#### What you should do:
The lines to copy from the listing below are those that contain the string "commentaire".

#### Input data:
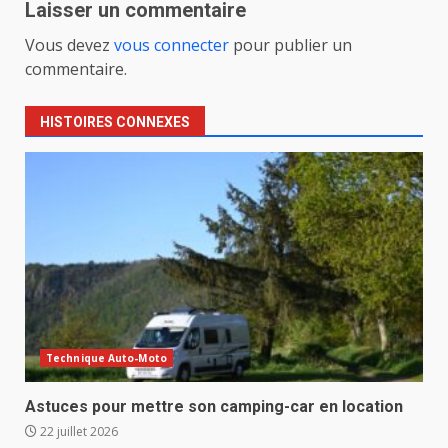
Laisser un commentaire
Vous devez
vous connecter
pour publier un
commentaire.
HISTOIRES CONNEXES
Technique Auto-Moto
Astuces pour mettre son camping-car en location
22 juillet 2026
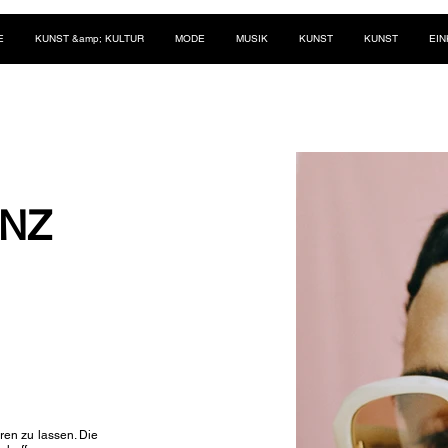
E
KUNST &amp; KULTUR
MODE
MUSIK
KUNST
KUNST
EI
ENZ
ren zu lassen. Die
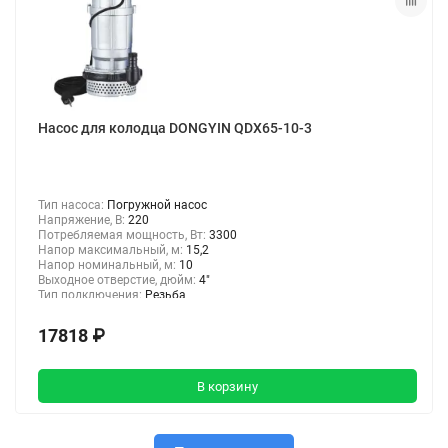
Насос для колодца DONGYIN QDX65-10-3
Тип насоса:
Погружной насос
Напряжение, В:
220
Потребляемая мощность, Вт:
3300
Напор максимальный, м:
15,2
Напор номинальный, м:
10
Выходное отверстие, дюйм:
4"
Тип подключения:
Резьба
17818 ₽
В корзину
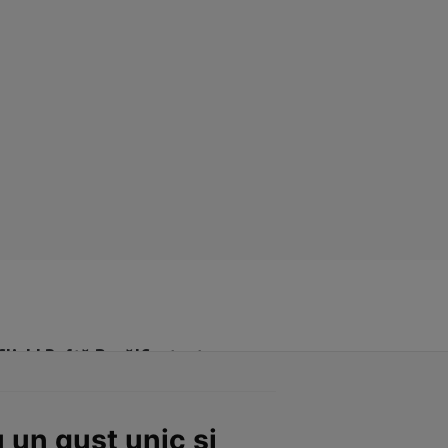
Click! Poftă Bună!
Contact
 un gust unic și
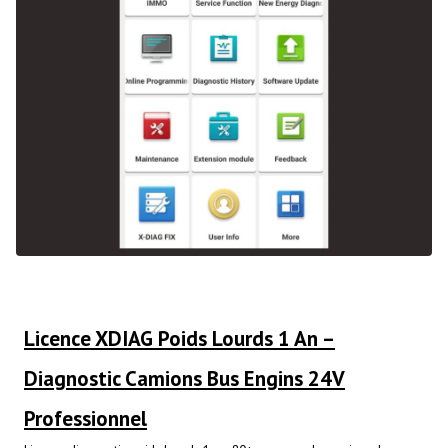
Licence XDIAG Poids Lourds 1 An –
Diagnostic Camions Bus Engins 24V
Professionnel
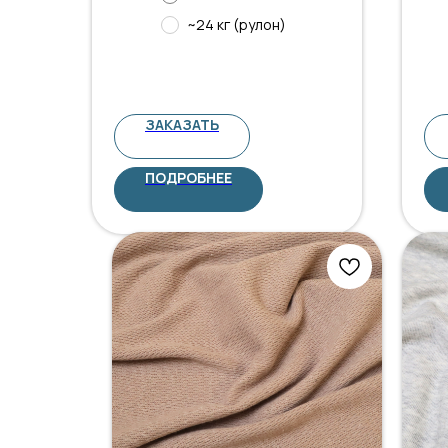
~24 кг (рулон)
ЗАКАЗАТЬ
ПОДРОБНЕЕ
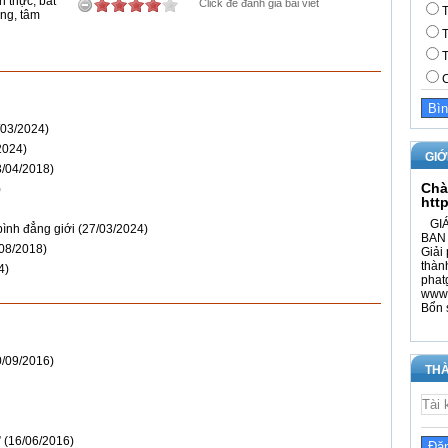
n thực
,
bất
Click để đánh giá bài viết
T
ảng
,
tâm
T
T
C
/03/2024)
2024)
GIỚ
3/04/2018)
Chà
)
htt
GIÁ
ình đẳng giới
(27/03/2024)
BAN 
/08/2018)
Giải 
thàn
4)
phat
www.
Bổn 
0/09/2016)
THÀ
”
(16/06/2016)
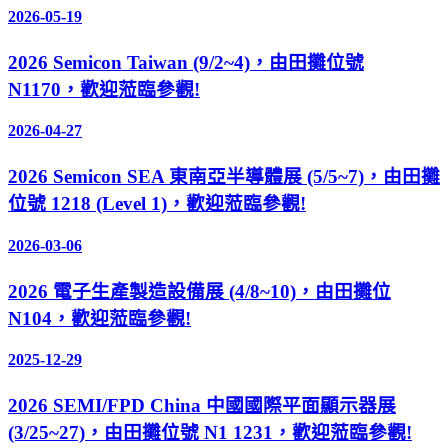
2026-05-19
2026 Semicon Taiwan (9/2~4)，由田攤位號
N1170，歡迎蒞臨參觀!
2026-04-27
2026 Semicon SEA 東南亞半導體展 (5/5~7)，由田攤
位號 1218 (Level 1)，歡迎蒞臨參觀!
2026-03-06
2026 電子生產製造設備展 (4/8~10)，由田攤位
N104，歡迎蒞臨參觀!
2025-12-29
2026 SEMI/FPD China 中國國際平面顯示器展
(3/25~27)，由田攤位號 N1 1231，歡迎蒞臨參觀!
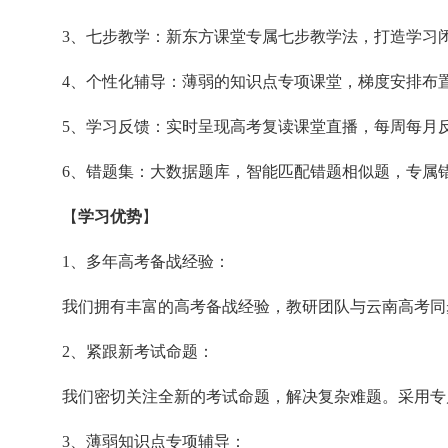
3、七步教学：新东方课堂专属七步教学法，打造学习
4、个性化辅导：薄弱的知识点专项课堂，梯度安排布
5、学习反馈：实时呈现高考复读课堂直播，每周每月
6、错题集：大数据题库，智能匹配错题相似题，专属
【
学习优势
】
1、多年高考备战经验：
我们拥有丰富的高考备战经验，教研团队与云南高考同
2、紧跟新考试命题：
我们密切关注全新的考试命题，解决复杂难题。采用专
3、薄弱知识点专项辅导：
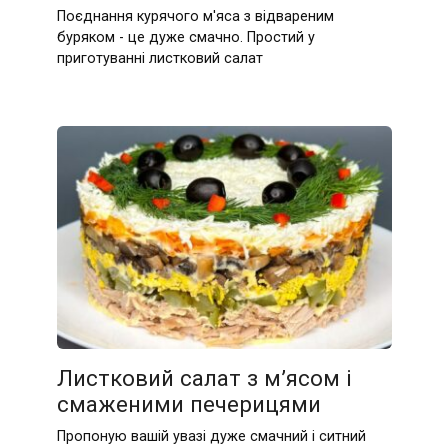
Поєднання курячого м'яса з відвареним
буряком - це дуже смачно. Простий у
приготуванні листковий салат
Листковий салат з м’ясом і
смаженими печерицями
Пропоную вашій увазі дуже смачний і ситний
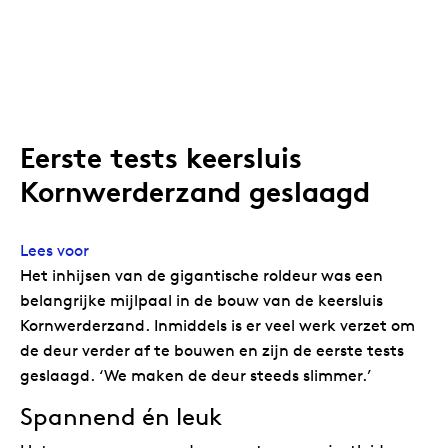
Eerste tests keersluis
Kornwerderzand geslaagd
Lees voor
Het inhijsen van de gigantische roldeur was een
belangrijke mijlpaal in de bouw van de keersluis
Kornwerderzand. Inmiddels is er veel werk verzet om
de deur verder af te bouwen en zijn de eerste tests
geslaagd. ‘We maken de deur steeds slimmer.’
Spannend én leuk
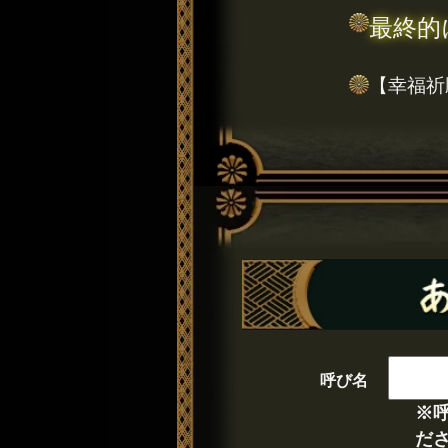
最終的
【幸福祈
呼び名
※
だ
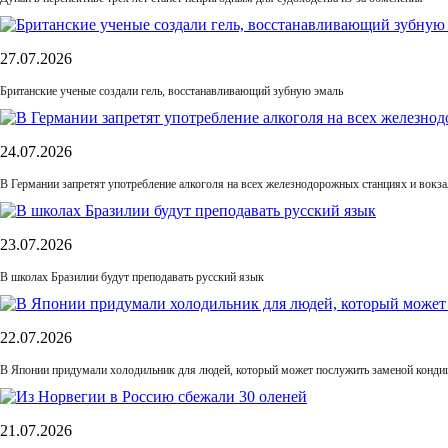
27.07.2026
Британские ученые создали гель, восстанавливающий зубную эмаль
24.07.2026
В Германии запретят употребление алкоголя на всех железнодорожных станциях и вокза
23.07.2026
В школах Бразилии будут преподавать русский язык
22.07.2026
В Японии придумали холодильник для людей, который может послужить заменой конди
21.07.2026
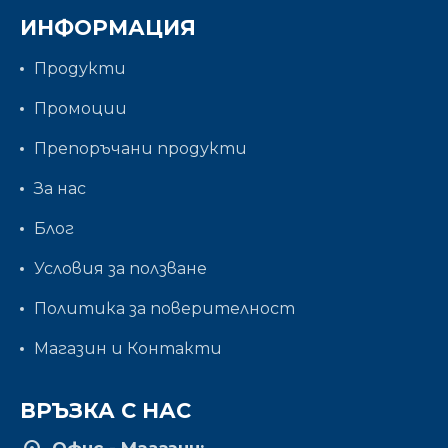
ИНФОРМАЦИЯ
Продукти
Промоции
Препоръчани продукти
За нас
Блог
Условия за ползване
Политика за поверителност
Магазин и Контакти
ВРЪЗКА С НАС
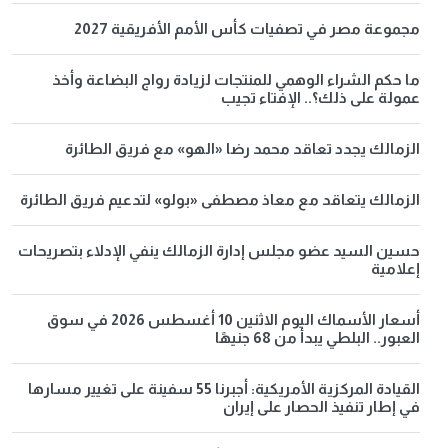
مجموعة مصر في تصفيات كأس الأمم الأفريقية 2027
ما حكم الشراء الوهمي للمنتجات لزيادة رواج البضاعة وأخذ
عمولة على ذلك؟.. الإفتاء تجيب
الزمالك يجدد تعاقد محمد رضا «الهو» مع فريق الطائرة
الزمالك يتعاقد مع معاذ مصطفى «بولو» لتدعيم فريق الطائرة
حسين السيد عضو مجلس إدارة الزمالك ينفي الإدلاء بتصريحات
إعلامية
أسعار الأسماك اليوم الاثنين 10 أغسطس 2026 في سوق
العبور.. البلطي يبدأ من 68 جنيهًا
القيادة المركزية الأمريكية: أجبرنا 55 سفينة على تغيير مسارها
في إطار تنفيذ الحصار على إيران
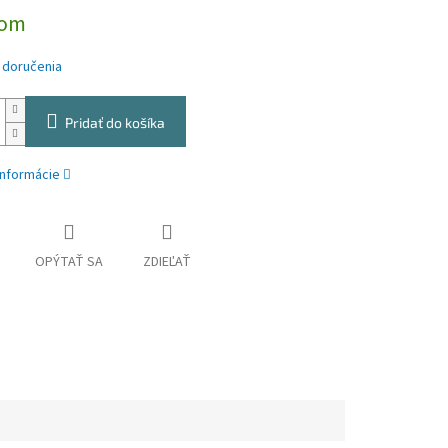
dom
 doručenia
Pridať do košíka
informácie
OPÝTAŤ SA
ZDIEĽAŤ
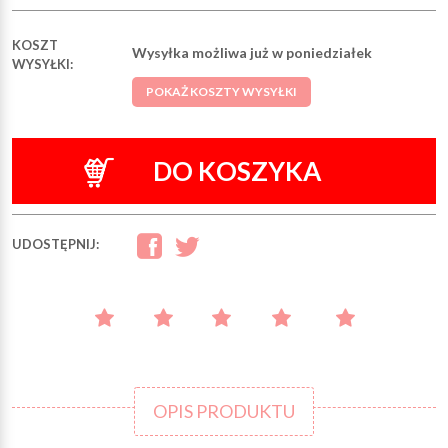
KOSZT
Wysyłka możliwa już w poniedziałek
WYSYŁKI:
POKAŻ KOSZTY WYSYŁKI
DO KOSZYKA
UDOSTĘPNIJ:
OPIS PRODUKTU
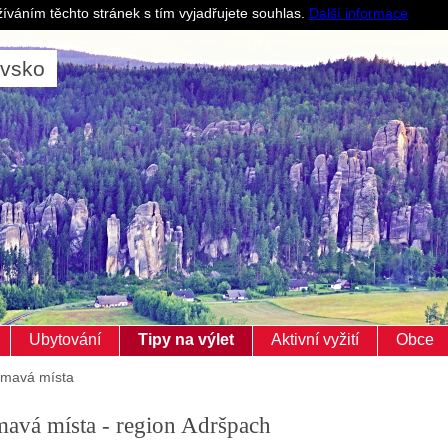
Pro ubytovatele
íváním těchto stránek s tím vyjadřujete souhlas.
Další informace
ovsko
Ubytování
Tipy na výlet
Aktivní vyžití
Obce
ímavá místa
mavá místa - region Adršpach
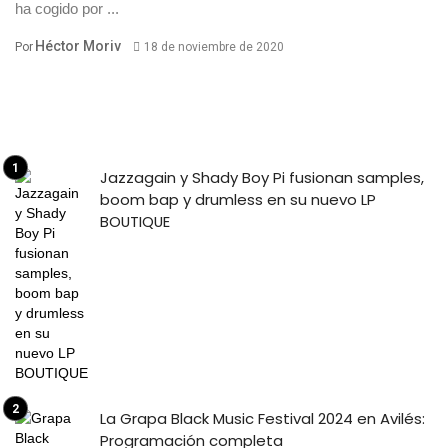
ha cogido por ...
Héctor Moriv
Por
18 de noviembre de 2020
Jazzagain y Shady Boy Pi fusionan samples,
boom bap y drumless en su nuevo LP
BOUTIQUE
La Grapa Black Music Festival 2024 en Avilés:
Programación completa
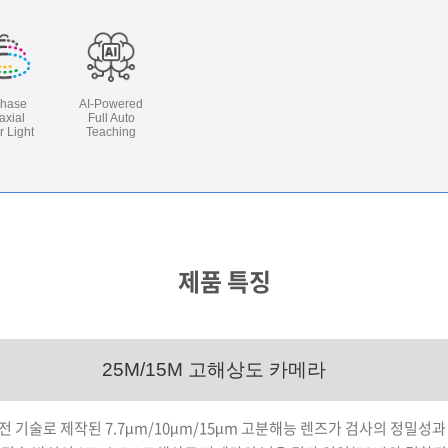
Phase
AI-Powered
axial
Full Auto
r Light
Teaching
제품 특징
25M/15M 고해상도 카메라
 기술로 제작된 7.7
m/10
m/15
m 고분해능 렌즈가 검사의 정밀성과
µ
µ
µ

#### The completed task:
Laisser un commentaire
commentaire.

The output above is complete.